Philosophy news and events from within the School of PPL Philosophy news and events from within the School of PPL



Philosophers at the Cinema returns to Cinema City in February with The Weimar Cinema series. 

The Weimar Republic  (1918-33) saw a flourishing of cinema that produced some of the greatest films of all time, before the Nazis came to power and brought an end to Germany’s first democratic experiment. In this season we show three masterpieces that showcase four major stars and explore some of the darker recesses of the human psyche. The films demand to be seen on the big screen and offer a great opportunity for philosophical engagement. Each film begins with a brief introduction by a UEA philosopher and is followed by chaired discussion. 
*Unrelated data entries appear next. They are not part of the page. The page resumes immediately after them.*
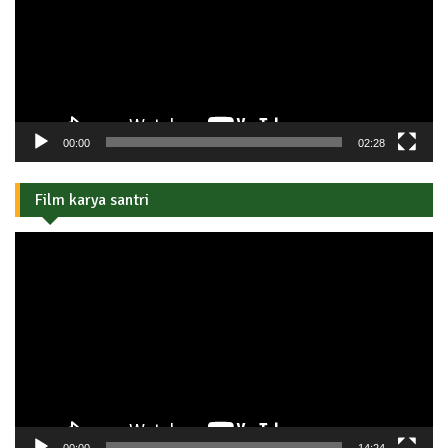
00:00
02:28
Film karya santri
Pemutar
Video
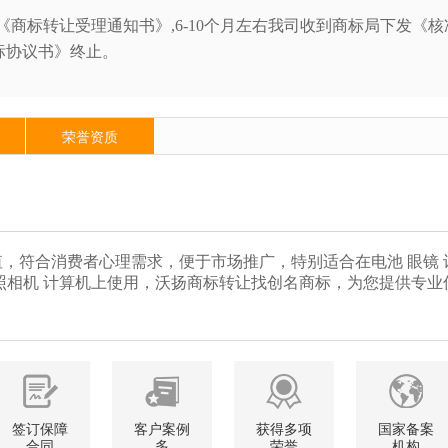
《商标转让受理通知书》,6-10个月左右我司收到商标局下发
标协议书》终止。
荣誉资质
，符合消费者心理需求，便于市场推广，特别适合在电池 眼镜 
线 照相机 计算机上使用，沃扬商标转让找创名商标，为您提供专业
签订保障
客户案例
获得多项
国家备案
合同
多
荣誉
机构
Monday 3 February 8.30 pm:

The Blue Angel (1933: directed by Josef von Sternberg)

Presented by Fiona Roxburgh












Emil Jannings plays a school-teacher in a military-like grammar school and Marlene Dietrich makes her breakthrough as a singer in a cabaret. The Blue Angel (based on a novel by Heinrich Mann) explores the clash between duty and inclination, and the purpose (and dangers) of education. In German with English subtitles. The film includes Dietrich’s most famous song, ‘Falling in Love Again’.
Monday 24 February 8.30 pm:

Pandora’s Box (1929: directed by Georg Wilhelm Papst)

Presented by Kate Lawton

This silent film brought American actress Louise Brooks to stardom, playing the role of Lulu, whose refusal to conform leads to a violent death after a picaresque career. Based on two plays by Franz Wedekind, Pandora’s Box offers a radical presentation of an independent woman in the modern world and asks how far we are free and how far determined. 
Monday 16 March 8.30 pm:

Nosferatu (1922: directed by F.W. Murnau)

Presented by Daniel Tilsley

This silent film survived by a miracle and is regarded as one of the most important products of German Expressionism. Max Schreck plays Count Orlok in a version of Bram Stoker’s classic Gothic novel Dracula. The showing offers a chance to explore the art of darkness and asks: would you like to live forever? And at what price?